Persist it however suits your application (in-memory hash, Redis, ActiveRecord, etc.).
Configuration
Phronomy.configure do |c|
c.default_model = "gpt-4o-mini"
c.recursion_limit = 25
c.tracer = Phronomy::Tracing::NullTracer.new
c.before_completion = nil # optional; global hook lambda
end
Context Management
Phronomy includes a context window management layer so agents automatically stay within the token limits of the underlying model.
TokenBudget
Derives the effective token budget from RubyLLM's model registry:
budget = Phronomy::Context::TokenBudget.new(
model: "claude-3-5-sonnet-20241022", # looks up context_window + max_output_tokens
overhead: 500 # extra reservation for tool definitions
)
budget.context_window # => 200_000
budget.max_output_tokens # => 8_192
budget.effective_input_limit # => 191_308
Or supply explicit values (useful for local / unregistered models):
budget = Phronomy::Context::TokenBudget.new(
context_window: 32_768,
max_output_tokens: 4_096
)
Agent DSL extensions
class MyAgent < Phronomy::Agent::Base
model "gpt-4o"
max_output_tokens 4096 # override max_output_tokens from registry
context_overhead 600 # extra reservation for system prompt + tools
end
Agent::Base#invoke builds a TokenBudget automatically.

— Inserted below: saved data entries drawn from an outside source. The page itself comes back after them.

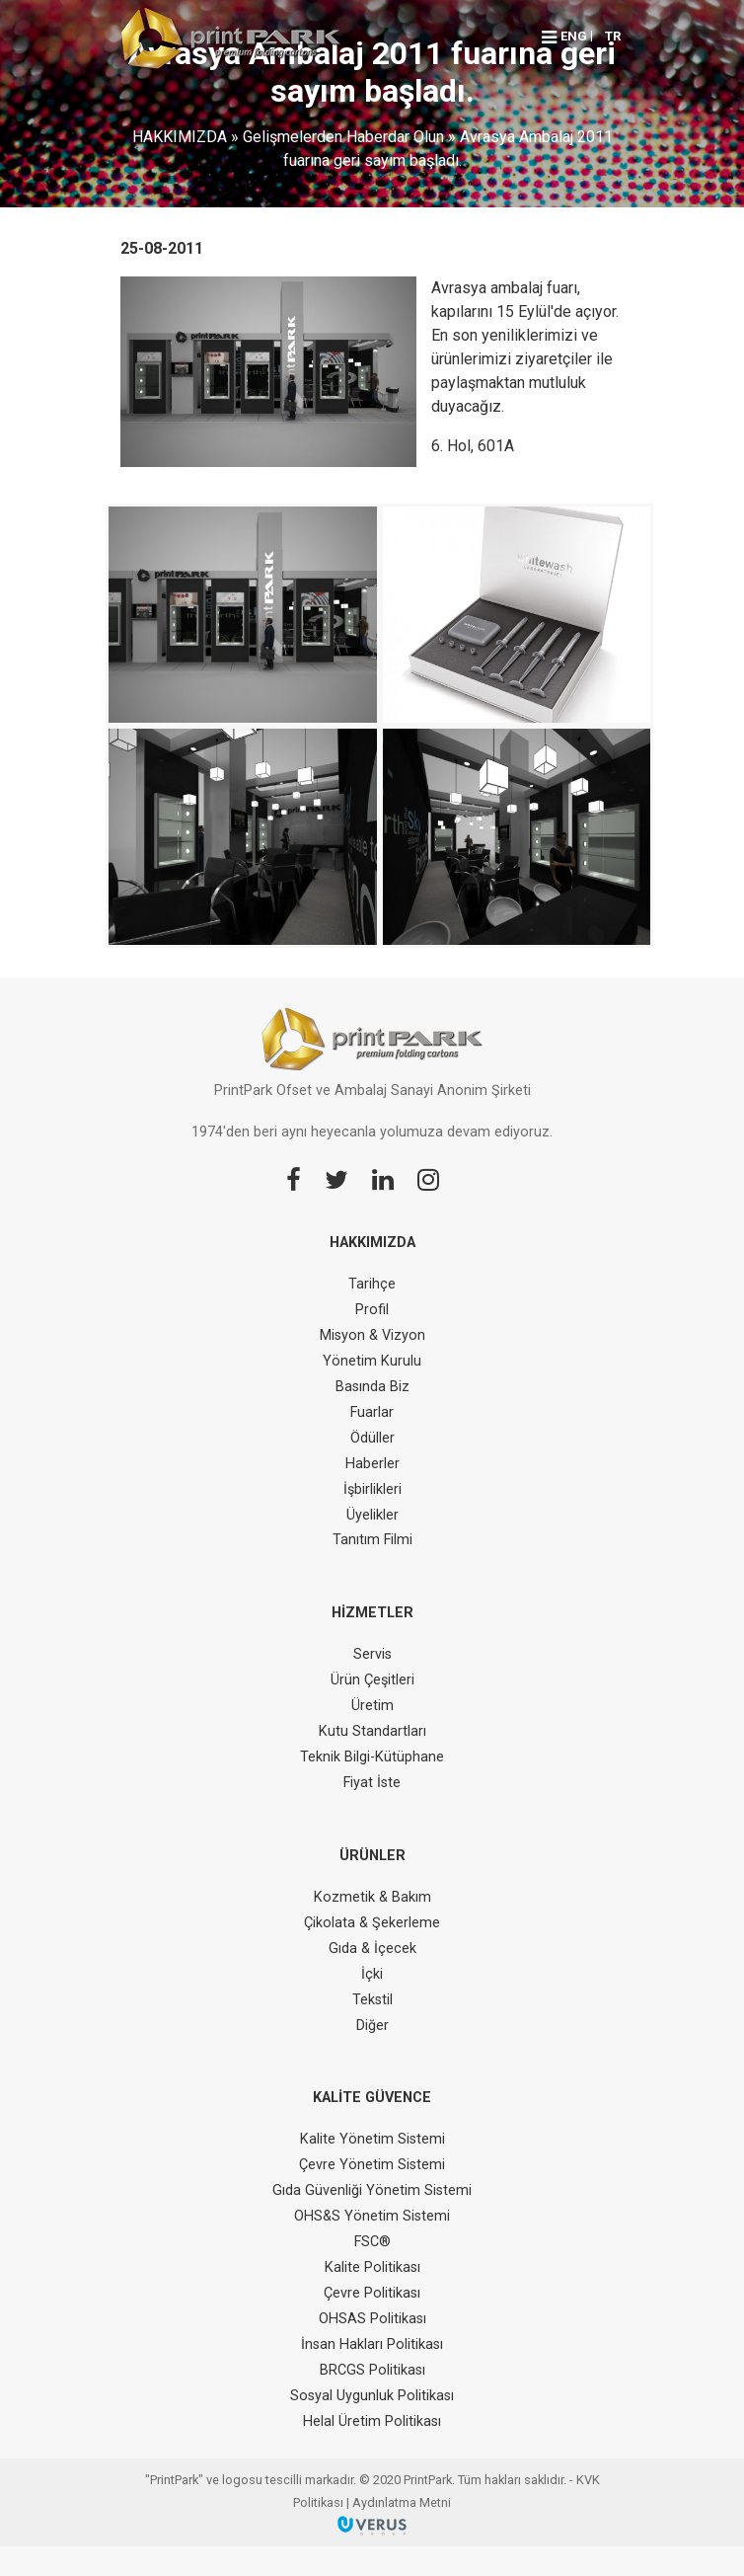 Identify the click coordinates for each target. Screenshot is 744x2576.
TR (613, 36)
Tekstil (372, 1999)
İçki (372, 1974)
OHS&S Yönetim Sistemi (372, 2216)
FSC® (372, 2241)
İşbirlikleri (372, 1489)
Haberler (372, 1463)
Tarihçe (372, 1284)
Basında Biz (372, 1386)
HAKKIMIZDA (179, 136)
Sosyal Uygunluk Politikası (372, 2395)
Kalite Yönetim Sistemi (372, 2139)
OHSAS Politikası (372, 2318)
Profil (372, 1309)
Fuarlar (372, 1412)
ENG (573, 36)
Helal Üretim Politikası (372, 2421)
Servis (372, 1654)
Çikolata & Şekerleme (372, 1922)
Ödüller (372, 1438)
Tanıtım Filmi (372, 1539)
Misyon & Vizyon (372, 1335)
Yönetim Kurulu (372, 1361)
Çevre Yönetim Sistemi (372, 2164)
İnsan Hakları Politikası (372, 2344)
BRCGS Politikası (372, 2370)
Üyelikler (372, 1515)
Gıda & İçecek (372, 1948)
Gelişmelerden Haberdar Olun (343, 136)
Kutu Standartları (372, 1731)
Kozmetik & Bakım (372, 1897)
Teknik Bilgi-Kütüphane (372, 1757)
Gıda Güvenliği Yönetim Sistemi (372, 2190)
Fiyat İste (372, 1782)
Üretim (372, 1705)
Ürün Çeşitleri (372, 1680)
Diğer (372, 2025)
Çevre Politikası (372, 2293)
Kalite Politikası (372, 2267)
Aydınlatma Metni (401, 2502) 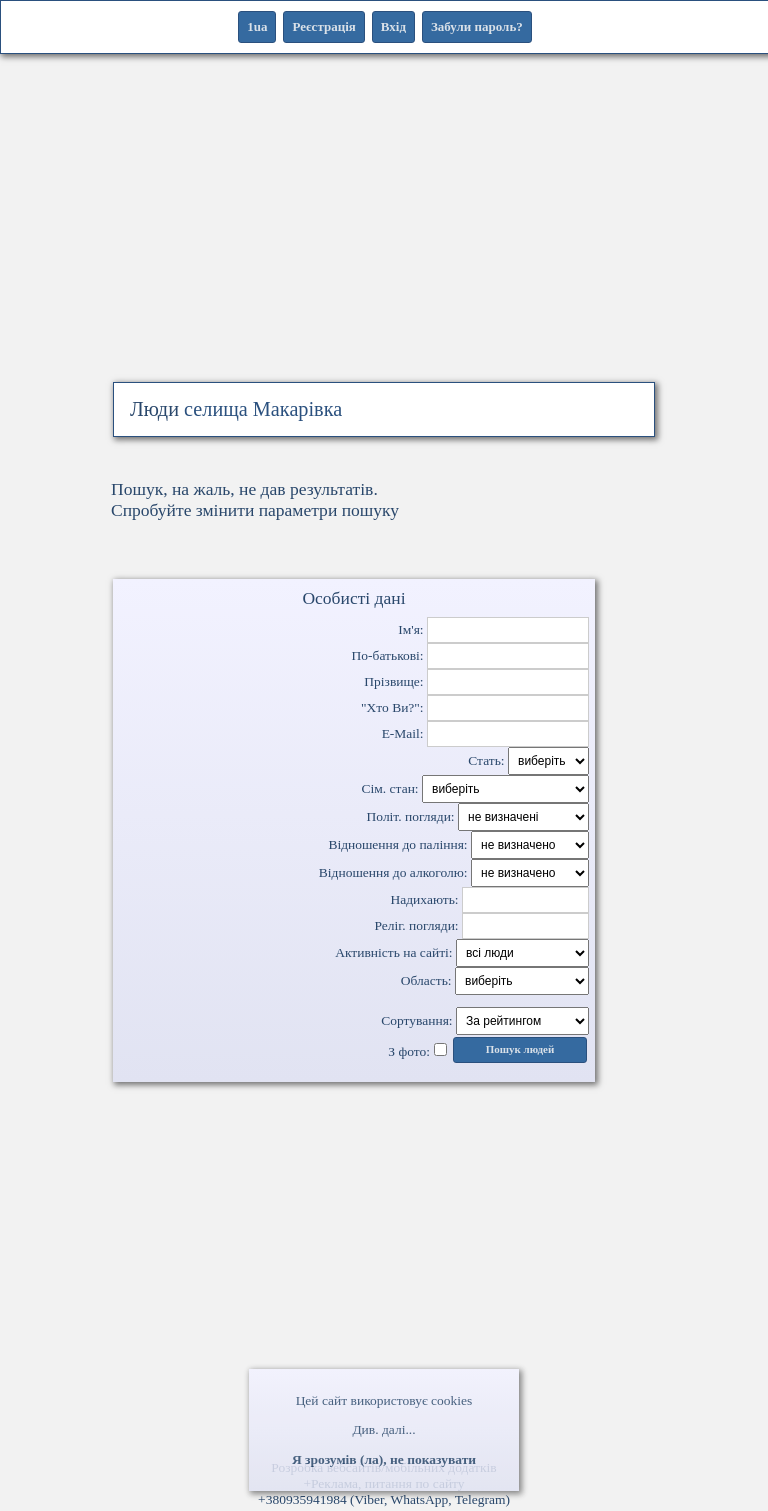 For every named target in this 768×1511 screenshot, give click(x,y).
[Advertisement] (384, 240)
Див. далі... (383, 1429)
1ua (257, 26)
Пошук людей (520, 1049)
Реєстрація (323, 26)
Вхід (393, 26)
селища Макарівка (263, 409)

When the model is not in the
registry the budget is silently skipped.
Examples
Runnable examples covering all major features are available in the phronomy-examples repository.
Each example lives in its own numbered directory and can be run with:
bundle exec ruby NN_example_name/run.rb
| # | Directory | What it demonstrates |
|---|---|---|
| 01 | 01_basic_chain/ |
PromptTemplate → LLMChain pipeline |
| 02 | 02_react_agent/ |
ReAct tool-calling agent |
| 03 | 03_state_graph/ |
Stateful workflow with wait_state/send_event |
| 04 | 04_interrupt_resume/ |
Human-in-the-loop wait_state and resume |
| 05 | 05_multi_agent/ |
Multi-agent coordination via Agent-as-Tool |
| 06 | 06_guardrails/ |
Input/output guardrails |
| 07 | 07_tracing/ |
Custom observability with Langfuse tracer |
| 08 | 08_mcp_tool/ |
MCP tool integration |
| 10 | 10_context_management/ |
Token budget and context pruning |
| 11 | 11_agent_streaming/ |
Streaming agent responses |
| 12 | 12_prompt_template/ |
Advanced prompt templates |
| 13 | 13_mcp_http_tool/ |
HTTP-based MCP tool server |
| 14 | 14_code_review/ |
Automated code review agent |
| 16 | 16_before_completion_hook/ |
Global/class/instance before_completion hooks |
| 17 | 17_multi_agent_handoff/ |
Hub-and-spoke agent routing via Runner |
The following examples are app-level demos (Rails apps or advanced pipelines) that require additional infrastructure (a running Rails server, database, etc.):
| # | Directory | What it demonstrates |
|---|---|---|
| 09 | 09_rails_chat/ |
Rails chat app with ActionCable streaming |
| 15 | 15_rails_secure_chat/ |
Rails chat with PII guardrails |
| 18 | 18_rails_agent_job/ |
Rails app with AgentJob + ActionCable streaming |
| 19 | 19_trust_pipeline/ |
Generator-Verifier pattern with citation tracking, self-review loop and confidence gate |
Development
After checking out the repo, install dependencies:
bin/setup
Run the unit test suite:
bundle exec rspec spec/phronomy
Run the integration tests (requires a running LLM endpoint):
bundle exec rspec spec/integration --tag integration
Launch an interactive console:
bin/console
Contributing
Bug reports and pull requests are welcome on GitHub at https://github.com/Raizo-TCS/phronomy.
License
The gem is available as open source under the terms of the MIT License.